Your task is to copy each line of the listing that contains the word "Graves".

------ Dataset records ------

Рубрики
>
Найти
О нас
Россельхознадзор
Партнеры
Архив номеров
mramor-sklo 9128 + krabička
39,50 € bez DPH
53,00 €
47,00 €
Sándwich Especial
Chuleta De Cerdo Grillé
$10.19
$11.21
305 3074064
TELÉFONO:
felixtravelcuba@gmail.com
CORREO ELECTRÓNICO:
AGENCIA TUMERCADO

------
------ Dataset records ------

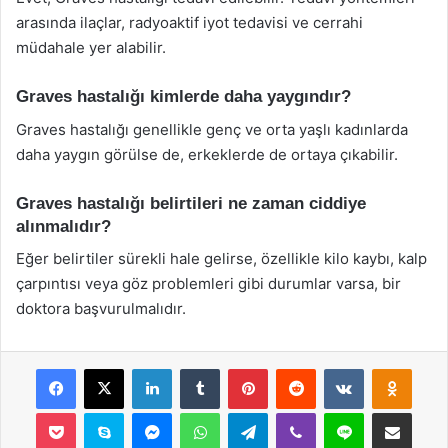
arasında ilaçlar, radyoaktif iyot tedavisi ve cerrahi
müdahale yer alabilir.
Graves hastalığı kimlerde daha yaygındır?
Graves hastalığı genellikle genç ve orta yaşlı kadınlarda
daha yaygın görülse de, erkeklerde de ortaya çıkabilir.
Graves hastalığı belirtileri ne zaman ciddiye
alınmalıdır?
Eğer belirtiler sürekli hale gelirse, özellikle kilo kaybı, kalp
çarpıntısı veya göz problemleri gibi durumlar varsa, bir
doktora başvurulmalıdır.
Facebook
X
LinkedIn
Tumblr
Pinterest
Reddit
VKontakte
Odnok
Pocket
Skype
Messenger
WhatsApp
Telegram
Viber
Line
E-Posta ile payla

------

*Output for this task*:
Graves hastalığı kimlerde daha yaygındır?
Graves hastalığı genellikle genç ve orta yaşlı kadınlarda
Graves hastalığı belirtileri ne zaman ciddiye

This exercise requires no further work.